Wat hem vooral stoort, is dat Ajax dit seizoen in elk type wedstrijd dezelfde problemen heeft. “Het maakt niet uit of je tegen Galatasaray speelt of tegen Volendam. Elke keer zie je hetzelfde patroon. Even lijkt het goed te gaan, maar dan zakt het weer helemaal in. Dat is het meest frustrerende: we bouwen niets op, we herhalen niets. De automatismen die je bij een topclub hoort te hebben, zijn er gewoon niet.”

Klaassen wilde geen namen noemen, maar zijn toon liet weinig aan de verbeelding over. “Laten we eerlijk zijn,” zei hij scherp. “Sommigen leveren gewoon te weinig. Dat zeg ik niet om met vingers te wijzen, maar het is wel de realiteit. Voetbal is geen individueel spelletje. Je kunt niet drie spelers hebben die vol gas geven en de rest die wacht tot iets gebeurt. Dan word je keihard afgestraft, en dat zien we nu elke week.”

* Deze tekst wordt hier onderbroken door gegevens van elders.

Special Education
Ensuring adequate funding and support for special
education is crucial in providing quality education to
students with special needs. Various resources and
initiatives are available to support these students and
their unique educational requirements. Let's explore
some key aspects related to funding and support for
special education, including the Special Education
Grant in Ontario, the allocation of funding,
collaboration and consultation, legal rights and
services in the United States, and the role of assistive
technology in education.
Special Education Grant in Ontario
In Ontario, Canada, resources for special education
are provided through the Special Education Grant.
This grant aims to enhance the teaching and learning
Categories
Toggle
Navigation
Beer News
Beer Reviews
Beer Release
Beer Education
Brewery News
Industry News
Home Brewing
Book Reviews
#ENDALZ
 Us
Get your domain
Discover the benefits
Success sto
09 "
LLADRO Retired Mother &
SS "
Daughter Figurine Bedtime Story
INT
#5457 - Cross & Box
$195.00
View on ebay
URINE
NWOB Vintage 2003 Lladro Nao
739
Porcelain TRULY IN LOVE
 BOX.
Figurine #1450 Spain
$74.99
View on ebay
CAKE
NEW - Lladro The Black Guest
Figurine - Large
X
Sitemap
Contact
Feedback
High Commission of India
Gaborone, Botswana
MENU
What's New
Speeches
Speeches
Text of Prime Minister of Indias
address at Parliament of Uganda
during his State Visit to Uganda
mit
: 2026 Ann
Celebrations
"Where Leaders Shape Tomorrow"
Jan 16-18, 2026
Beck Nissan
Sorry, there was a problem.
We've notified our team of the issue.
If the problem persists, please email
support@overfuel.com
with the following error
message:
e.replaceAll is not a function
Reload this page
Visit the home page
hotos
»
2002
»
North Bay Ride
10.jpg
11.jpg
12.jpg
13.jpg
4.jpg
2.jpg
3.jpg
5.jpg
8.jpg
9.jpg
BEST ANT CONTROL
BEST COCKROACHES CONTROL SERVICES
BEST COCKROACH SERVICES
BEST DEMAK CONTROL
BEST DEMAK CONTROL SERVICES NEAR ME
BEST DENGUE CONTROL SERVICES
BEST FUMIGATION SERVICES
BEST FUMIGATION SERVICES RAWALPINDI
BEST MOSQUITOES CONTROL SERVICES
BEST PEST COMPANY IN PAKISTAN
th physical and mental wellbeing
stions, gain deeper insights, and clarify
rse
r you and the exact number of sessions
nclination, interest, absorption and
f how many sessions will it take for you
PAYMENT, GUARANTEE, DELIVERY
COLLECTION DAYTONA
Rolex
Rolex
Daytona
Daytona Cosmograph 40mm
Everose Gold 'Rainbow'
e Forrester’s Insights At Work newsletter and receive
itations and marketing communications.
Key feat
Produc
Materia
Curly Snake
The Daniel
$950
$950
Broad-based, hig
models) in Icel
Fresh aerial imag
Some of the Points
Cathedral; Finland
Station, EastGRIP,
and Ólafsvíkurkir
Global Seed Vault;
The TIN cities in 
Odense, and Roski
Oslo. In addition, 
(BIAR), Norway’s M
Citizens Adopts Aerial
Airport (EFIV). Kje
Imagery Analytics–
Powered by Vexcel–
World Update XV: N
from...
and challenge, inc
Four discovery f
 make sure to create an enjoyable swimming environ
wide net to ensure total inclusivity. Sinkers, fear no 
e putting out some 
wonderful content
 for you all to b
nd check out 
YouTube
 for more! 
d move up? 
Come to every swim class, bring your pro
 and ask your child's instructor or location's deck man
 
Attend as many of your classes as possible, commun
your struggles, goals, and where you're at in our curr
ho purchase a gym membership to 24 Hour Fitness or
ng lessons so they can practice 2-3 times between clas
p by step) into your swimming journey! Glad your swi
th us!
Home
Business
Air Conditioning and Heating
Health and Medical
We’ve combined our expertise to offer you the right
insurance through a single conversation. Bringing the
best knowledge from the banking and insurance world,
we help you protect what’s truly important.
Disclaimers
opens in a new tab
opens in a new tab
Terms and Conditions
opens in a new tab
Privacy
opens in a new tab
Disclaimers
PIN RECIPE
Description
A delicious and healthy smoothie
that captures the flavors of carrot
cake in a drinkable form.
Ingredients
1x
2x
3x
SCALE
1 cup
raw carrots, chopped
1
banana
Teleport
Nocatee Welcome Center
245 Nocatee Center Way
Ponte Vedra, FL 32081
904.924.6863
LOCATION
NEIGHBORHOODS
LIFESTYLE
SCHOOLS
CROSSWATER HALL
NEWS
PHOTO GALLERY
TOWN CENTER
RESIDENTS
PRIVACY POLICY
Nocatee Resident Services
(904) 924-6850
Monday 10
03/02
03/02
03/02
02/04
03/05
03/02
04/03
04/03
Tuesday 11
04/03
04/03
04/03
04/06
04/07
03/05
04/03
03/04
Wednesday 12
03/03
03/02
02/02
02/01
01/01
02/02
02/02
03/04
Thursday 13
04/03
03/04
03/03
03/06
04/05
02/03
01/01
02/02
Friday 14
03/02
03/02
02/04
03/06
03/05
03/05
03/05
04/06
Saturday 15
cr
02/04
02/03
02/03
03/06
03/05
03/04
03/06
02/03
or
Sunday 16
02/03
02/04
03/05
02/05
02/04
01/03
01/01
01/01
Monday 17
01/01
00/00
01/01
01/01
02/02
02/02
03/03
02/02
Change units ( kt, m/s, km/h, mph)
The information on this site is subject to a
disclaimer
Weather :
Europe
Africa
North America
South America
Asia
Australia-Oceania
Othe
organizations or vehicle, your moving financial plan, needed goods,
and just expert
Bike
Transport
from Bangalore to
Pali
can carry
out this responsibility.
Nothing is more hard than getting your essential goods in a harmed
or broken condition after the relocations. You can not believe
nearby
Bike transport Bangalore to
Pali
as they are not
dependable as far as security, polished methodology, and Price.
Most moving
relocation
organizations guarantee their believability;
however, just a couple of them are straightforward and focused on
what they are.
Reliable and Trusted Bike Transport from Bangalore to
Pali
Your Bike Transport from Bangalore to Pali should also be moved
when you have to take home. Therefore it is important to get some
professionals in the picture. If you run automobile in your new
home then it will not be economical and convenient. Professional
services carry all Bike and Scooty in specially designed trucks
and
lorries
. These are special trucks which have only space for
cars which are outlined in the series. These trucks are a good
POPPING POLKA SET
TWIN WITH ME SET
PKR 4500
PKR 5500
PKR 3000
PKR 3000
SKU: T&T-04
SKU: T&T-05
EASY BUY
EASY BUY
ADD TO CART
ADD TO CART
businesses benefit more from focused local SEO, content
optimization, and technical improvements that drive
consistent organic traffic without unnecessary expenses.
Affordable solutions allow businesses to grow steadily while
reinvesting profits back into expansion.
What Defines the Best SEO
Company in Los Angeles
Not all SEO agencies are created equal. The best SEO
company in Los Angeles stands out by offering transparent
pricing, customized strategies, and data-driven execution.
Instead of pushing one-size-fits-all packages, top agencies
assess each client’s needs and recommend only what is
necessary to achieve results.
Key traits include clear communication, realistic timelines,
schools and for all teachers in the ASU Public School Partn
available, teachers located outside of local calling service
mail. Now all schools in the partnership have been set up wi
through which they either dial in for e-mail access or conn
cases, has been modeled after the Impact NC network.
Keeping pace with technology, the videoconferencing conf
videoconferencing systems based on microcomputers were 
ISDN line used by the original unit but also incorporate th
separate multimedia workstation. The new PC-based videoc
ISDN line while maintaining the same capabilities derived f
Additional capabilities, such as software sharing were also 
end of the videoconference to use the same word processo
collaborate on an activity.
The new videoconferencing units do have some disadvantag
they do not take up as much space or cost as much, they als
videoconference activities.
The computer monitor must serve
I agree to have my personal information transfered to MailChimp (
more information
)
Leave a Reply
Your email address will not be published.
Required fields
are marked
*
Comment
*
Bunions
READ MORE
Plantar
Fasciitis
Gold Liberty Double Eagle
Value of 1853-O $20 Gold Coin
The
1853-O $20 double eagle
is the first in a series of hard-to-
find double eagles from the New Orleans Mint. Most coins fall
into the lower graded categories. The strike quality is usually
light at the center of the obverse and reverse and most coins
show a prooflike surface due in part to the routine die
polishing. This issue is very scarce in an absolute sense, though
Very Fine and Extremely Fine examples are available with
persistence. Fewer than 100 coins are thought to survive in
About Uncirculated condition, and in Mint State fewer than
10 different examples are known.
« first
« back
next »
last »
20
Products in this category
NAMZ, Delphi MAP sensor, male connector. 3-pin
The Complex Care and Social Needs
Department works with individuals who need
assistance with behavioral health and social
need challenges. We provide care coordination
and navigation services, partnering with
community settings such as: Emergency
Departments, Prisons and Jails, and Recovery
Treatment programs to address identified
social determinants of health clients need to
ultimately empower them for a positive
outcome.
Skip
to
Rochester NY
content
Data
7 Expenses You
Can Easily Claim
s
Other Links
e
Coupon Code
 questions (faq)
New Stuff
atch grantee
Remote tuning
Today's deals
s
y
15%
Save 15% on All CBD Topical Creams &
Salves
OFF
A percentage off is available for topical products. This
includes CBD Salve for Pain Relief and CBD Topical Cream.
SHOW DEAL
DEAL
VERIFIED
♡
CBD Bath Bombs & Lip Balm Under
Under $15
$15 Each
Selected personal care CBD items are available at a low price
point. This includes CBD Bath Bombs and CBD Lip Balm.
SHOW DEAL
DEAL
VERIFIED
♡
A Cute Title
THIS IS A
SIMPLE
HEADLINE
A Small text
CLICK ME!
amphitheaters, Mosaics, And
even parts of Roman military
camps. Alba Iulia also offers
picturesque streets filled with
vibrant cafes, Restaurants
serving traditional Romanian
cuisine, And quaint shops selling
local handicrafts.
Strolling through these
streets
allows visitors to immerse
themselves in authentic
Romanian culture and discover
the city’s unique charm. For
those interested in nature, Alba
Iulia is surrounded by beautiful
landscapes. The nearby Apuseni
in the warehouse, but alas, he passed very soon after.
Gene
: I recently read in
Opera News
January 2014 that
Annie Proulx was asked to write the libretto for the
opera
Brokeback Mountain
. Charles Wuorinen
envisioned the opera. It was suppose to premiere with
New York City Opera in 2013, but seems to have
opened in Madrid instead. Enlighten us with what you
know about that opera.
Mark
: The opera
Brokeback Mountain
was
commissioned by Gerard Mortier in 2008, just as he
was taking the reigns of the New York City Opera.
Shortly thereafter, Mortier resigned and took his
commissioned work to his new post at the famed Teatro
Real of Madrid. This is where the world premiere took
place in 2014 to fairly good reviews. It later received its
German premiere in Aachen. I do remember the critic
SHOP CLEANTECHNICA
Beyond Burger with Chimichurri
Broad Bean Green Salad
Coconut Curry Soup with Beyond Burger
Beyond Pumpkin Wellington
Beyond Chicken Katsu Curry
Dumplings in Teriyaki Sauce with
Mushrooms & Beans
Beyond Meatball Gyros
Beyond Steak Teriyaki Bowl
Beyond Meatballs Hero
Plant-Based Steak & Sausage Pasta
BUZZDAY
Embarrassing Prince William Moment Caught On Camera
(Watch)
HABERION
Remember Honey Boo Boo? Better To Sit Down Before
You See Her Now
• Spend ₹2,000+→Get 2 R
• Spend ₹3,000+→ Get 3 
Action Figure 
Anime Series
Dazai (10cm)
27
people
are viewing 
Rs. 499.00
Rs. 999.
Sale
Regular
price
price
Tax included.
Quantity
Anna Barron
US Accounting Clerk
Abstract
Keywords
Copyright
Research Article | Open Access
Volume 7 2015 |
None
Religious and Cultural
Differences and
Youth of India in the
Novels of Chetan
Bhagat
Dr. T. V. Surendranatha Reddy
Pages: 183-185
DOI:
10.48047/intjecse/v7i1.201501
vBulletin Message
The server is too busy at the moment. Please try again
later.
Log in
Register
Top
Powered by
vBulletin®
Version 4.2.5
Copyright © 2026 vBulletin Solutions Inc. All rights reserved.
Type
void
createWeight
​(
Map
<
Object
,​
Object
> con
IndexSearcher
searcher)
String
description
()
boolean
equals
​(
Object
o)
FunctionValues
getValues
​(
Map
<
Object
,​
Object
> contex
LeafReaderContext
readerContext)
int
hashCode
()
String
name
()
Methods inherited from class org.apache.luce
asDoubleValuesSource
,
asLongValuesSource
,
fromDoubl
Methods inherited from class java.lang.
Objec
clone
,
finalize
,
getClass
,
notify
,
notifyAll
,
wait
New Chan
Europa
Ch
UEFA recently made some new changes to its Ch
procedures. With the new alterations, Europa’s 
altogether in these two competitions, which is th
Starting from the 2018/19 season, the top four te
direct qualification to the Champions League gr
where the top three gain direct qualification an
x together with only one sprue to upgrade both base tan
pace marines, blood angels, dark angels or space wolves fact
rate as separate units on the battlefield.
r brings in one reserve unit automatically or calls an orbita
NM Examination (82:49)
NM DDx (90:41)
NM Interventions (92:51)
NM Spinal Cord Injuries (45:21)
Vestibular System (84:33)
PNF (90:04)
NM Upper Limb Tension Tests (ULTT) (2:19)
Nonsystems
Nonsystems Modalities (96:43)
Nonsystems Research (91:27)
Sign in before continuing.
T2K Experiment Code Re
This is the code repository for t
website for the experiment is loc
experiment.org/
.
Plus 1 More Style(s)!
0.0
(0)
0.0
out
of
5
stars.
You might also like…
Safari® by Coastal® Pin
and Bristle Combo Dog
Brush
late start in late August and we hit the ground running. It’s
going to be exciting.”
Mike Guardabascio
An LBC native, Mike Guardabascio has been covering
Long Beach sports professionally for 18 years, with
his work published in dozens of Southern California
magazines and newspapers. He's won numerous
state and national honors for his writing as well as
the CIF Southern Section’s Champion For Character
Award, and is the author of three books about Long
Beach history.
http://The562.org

Volgens de aanvoerder is er binnen de groep te weinig urgentie en discipline om structureel beter te worden. “Het is moeilijk om precies te zeggen waar het misgaat, maar ik voel dat we niet allemaal op dezelfde lijn zitten. Er wordt hard gewerkt, maar soms lijkt het alsof sommigen niet begrijpen wat er gevraagd wordt. En als dat niet verandert, blijf je dit soort wedstrijden verliezen. We moeten met z’n allen knokken, niet half.”

Klaassen zuchtte diep toen hem werd gevraagd naar de kansen in de Champions League. “Daar wil ik nu eerlijk gezegd niet eens aan denken. We moeten eerst weer leren winnen, punt. Vier wedstrijden staan er nog, maar als we zo blijven spelen, wordt het gewoon niks. Zondag wacht Utrecht – daar moet het beginnen. Geen excuses meer, geen praatjes. Alleen daden.”
De woorden van Klaassen klonken niet als een diplomatiek praatje, maar als een waarschuwing. Een ervaren speler die het spuugzat is om week na week te zien hoe zijn ploeg onder de maat presteert. Of zijn boodschap intern aankomt, zal snel blijken — maar duidelijk is dat de kapitein zijn geduld langzaam verliest.